(Stored data)
□ □ □ □ □

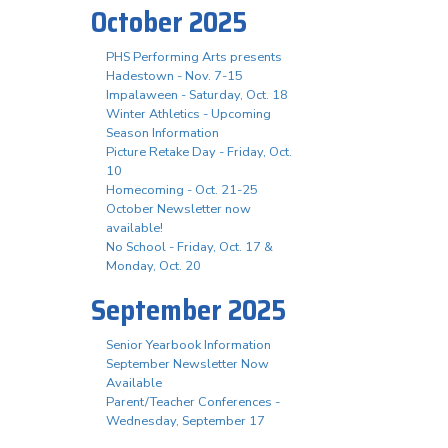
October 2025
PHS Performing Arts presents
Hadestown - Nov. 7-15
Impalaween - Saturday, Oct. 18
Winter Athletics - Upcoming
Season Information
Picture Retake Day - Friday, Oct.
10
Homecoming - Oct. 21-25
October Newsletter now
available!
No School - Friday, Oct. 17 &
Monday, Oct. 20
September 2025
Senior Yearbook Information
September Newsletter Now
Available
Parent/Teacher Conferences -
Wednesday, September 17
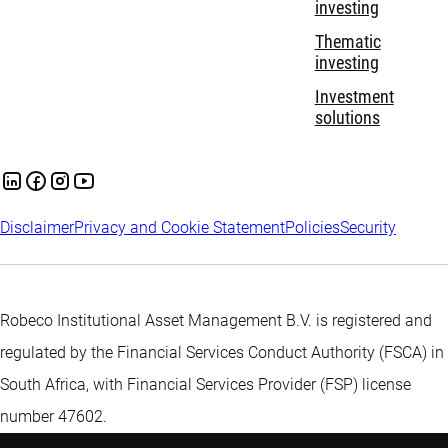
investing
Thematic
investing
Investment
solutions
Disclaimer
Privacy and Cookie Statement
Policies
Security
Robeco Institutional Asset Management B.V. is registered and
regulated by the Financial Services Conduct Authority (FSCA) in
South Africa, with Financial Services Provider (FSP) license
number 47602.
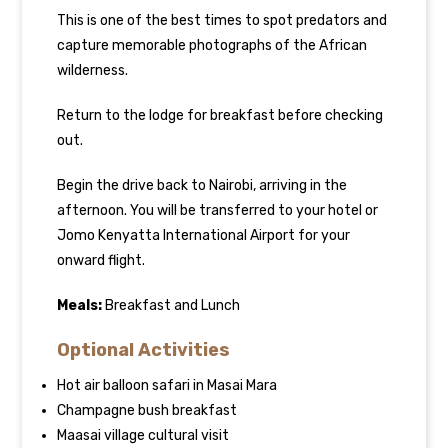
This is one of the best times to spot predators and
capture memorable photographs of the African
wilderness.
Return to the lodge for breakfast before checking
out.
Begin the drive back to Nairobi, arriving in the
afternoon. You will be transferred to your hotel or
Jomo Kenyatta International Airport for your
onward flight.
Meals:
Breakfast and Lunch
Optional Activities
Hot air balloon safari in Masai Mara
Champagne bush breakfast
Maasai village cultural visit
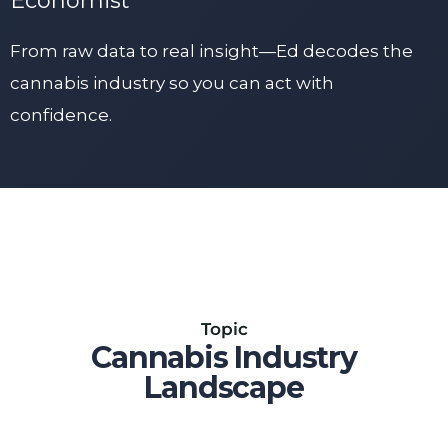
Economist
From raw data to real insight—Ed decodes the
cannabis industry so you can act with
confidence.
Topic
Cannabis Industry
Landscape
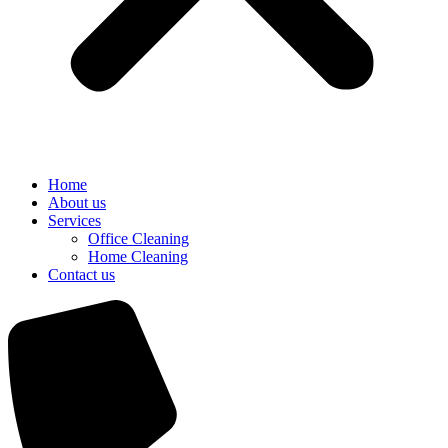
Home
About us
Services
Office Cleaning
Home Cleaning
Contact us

□ □ □ □ □

(What you will do)
Print only the lines running from the one containing "onward flight." to the end of the data above, exactly; include no pictures.

(Task result)
onward flight.
Meals:
Breakfast and Lunch
Optional Activities
Hot air balloon safari in Masai Mara
Champagne bush breakfast
Maasai village cultural visit
Economist
From raw data to real insight—Ed decodes the
cannabis industry so you can act with
confidence.
Topic
Cannabis Industry
Landscape
Home
About us
Services
Office Cleaning
Home Cleaning
Contact us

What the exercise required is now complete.